» **Task brief**
Please give the data again in full, precisely as it is written.

» **Extracted entries**
————
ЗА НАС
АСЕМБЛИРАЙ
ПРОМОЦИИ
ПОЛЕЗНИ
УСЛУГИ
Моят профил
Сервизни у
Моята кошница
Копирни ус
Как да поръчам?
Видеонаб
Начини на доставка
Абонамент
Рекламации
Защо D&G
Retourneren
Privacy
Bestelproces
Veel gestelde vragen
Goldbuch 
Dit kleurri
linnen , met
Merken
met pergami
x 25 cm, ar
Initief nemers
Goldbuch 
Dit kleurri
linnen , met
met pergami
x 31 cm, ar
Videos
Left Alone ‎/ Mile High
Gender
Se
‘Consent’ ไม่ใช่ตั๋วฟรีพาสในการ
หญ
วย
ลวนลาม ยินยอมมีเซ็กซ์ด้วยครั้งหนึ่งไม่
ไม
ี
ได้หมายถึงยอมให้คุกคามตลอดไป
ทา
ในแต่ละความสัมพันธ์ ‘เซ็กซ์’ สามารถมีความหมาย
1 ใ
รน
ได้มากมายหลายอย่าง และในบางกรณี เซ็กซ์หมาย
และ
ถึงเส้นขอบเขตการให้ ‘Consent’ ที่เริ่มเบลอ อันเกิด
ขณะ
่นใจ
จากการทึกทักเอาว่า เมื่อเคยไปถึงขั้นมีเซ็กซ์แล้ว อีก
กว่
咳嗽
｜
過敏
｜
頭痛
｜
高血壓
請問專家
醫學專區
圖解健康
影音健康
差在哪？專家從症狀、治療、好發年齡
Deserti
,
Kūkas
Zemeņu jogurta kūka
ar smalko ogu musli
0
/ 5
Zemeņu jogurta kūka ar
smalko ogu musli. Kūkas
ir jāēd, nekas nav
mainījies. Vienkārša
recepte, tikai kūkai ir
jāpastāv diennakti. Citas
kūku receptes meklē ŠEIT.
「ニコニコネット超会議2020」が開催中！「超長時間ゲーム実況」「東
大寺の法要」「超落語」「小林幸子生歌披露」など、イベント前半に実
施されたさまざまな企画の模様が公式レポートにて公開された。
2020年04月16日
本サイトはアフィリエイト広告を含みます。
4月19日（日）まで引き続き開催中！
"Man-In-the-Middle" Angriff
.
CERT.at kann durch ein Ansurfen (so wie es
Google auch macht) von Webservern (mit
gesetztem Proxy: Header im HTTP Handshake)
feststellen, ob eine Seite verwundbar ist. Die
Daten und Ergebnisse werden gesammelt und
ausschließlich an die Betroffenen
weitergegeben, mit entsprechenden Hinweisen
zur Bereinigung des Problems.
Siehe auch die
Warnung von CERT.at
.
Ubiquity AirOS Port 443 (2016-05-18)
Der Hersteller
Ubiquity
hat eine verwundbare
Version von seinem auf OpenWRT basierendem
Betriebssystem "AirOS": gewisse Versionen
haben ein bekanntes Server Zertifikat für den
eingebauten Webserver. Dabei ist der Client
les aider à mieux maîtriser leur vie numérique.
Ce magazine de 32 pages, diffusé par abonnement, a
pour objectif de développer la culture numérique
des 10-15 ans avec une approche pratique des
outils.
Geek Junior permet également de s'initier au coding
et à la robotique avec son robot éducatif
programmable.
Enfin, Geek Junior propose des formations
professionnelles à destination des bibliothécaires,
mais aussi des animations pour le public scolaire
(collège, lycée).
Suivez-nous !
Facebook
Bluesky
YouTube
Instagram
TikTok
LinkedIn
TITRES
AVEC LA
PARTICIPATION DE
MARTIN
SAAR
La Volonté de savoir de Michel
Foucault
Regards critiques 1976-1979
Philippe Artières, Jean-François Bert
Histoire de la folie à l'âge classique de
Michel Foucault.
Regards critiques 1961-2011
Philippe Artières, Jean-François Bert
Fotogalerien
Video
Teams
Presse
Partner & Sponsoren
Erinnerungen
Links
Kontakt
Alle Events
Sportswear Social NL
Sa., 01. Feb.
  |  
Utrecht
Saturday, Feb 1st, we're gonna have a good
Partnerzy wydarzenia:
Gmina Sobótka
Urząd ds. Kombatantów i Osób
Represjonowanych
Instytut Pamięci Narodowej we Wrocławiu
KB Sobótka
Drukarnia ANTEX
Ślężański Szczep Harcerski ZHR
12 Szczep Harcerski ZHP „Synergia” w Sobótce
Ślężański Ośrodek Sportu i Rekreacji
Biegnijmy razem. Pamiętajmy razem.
————
» **Solution to the problem**
ЗА НАС
АСЕМБЛИРАЙ
ПРОМОЦИИ
ПОЛЕЗНИ
УСЛУГИ
Моят профил
Сервизни у
Моята кошница
Копирни ус
Как да поръчам?
Видеонаб
Начини на доставка
Абонамент
Рекламации
Защо D&G
Retourneren
Privacy
Bestelproces
Veel gestelde vragen
Goldbuch 
Dit kleurri
linnen , met
Merken
met pergami
x 25 cm, ar
Initief nemers
Goldbuch 
Dit kleurri
linnen , met
met pergami
x 31 cm, ar
Videos
Left Alone ‎/ Mile High
Gender
Se
‘Consent’ ไม่ใช่ตั๋วฟรีพาสในการ
หญ
วย
ลวนลาม ยินยอมมีเซ็กซ์ด้วยครั้งหนึ่งไม่
ไม
ี
ได้หมายถึงยอมให้คุกคามตลอดไป
ทา
ในแต่ละความสัมพันธ์ ‘เซ็กซ์’ สามารถมีความหมาย
1 ใ
รน
ได้มากมายหลายอย่าง และในบางกรณี เซ็กซ์หมาย
และ
ถึงเส้นขอบเขตการให้ ‘Consent’ ที่เริ่มเบลอ อันเกิด
ขณะ
่นใจ
จากการทึกทักเอาว่า เมื่อเคยไปถึงขั้นมีเซ็กซ์แล้ว อีก
กว่
咳嗽
｜
過敏
｜
頭痛
｜
高血壓
請問專家
醫學專區
圖解健康
影音健康
差在哪？專家從症狀、治療、好發年齡
Deserti
,
Kūkas
Zemeņu jogurta kūka
ar smalko ogu musli
0
/ 5
Zemeņu jogurta kūka ar
smalko ogu musli. Kūkas
ir jāēd, nekas nav
mainījies. Vienkārša
recepte, tikai kūkai ir
jāpastāv diennakti. Citas
kūku receptes meklē ŠEIT.
「ニコニコネット超会議2020」が開催中！「超長時間ゲーム実況」「東
大寺の法要」「超落語」「小林幸子生歌披露」など、イベント前半に実
施されたさまざまな企画の模様が公式レポートにて公開された。
2020年04月16日
本サイトはアフィリエイト広告を含みます。
4月19日（日）まで引き続き開催中！
"Man-In-the-Middle" Angriff
.
CERT.at kann durch ein Ansurfen (so wie es
Google auch macht) von Webservern (mit
gesetztem Proxy: Header im HTTP Handshake)
feststellen, ob eine Seite verwundbar ist. Die
Daten und Ergebnisse werden gesammelt und
ausschließlich an die Betroffenen
weitergegeben, mit entsprechenden Hinweisen
zur Bereinigung des Problems.
Siehe auch die
Warnung von CERT.at
.
Ubiquity AirOS Port 443 (2016-05-18)
Der Hersteller
Ubiquity
hat eine verwundbare
Version von seinem auf OpenWRT basierendem
Betriebssystem "AirOS": gewisse Versionen
haben ein bekanntes Server Zertifikat für den
eingebauten Webserver. Dabei ist der Client
les aider à mieux maîtriser leur vie numérique.
Ce magazine de 32 pages, diffusé par abonnement, a
pour objectif de développer la culture numérique
des 10-15 ans avec une approche pratique des
outils.
Geek Junior permet également de s'initier au coding
et à la robotique avec son robot éducatif
programmable.
Enfin, Geek Junior propose des formations
professionnelles à destination des bibliothécaires,
mais aussi des animations pour le public scolaire
(collège, lycée).
Suivez-nous !
Facebook
Bluesky
YouTube
Instagram
TikTok
LinkedIn
TITRES
AVEC LA
PARTICIPATION DE
MARTIN
SAAR
La Volonté de savoir de Michel
Foucault
Regards critiques 1976-1979
Philippe Artières, Jean-François Bert
Histoire de la folie à l'âge classique de
Michel Foucault.
Regards critiques 1961-2011
Philippe Artières, Jean-François Bert
Fotogalerien
Video
Teams
Presse
Partner & Sponsoren
Erinnerungen
Links
Kontakt
Alle Events
Sportswear Social NL
Sa., 01. Feb.
  |  
Utrecht
Saturday, Feb 1st, we're gonna have a good
Partnerzy wydarzenia:
Gmina Sobótka
Urząd ds. Kombatantów i Osób
Represjonowanych
Instytut Pamięci Narodowej we Wrocławiu
KB Sobótka
Drukarnia ANTEX
Ślężański Szczep Harcerski ZHR
12 Szczep Harcerski ZHP „Synergia” w Sobótce
Ślężański Ośrodek Sportu i Rekreacji
Biegnijmy razem. Pamiętajmy razem.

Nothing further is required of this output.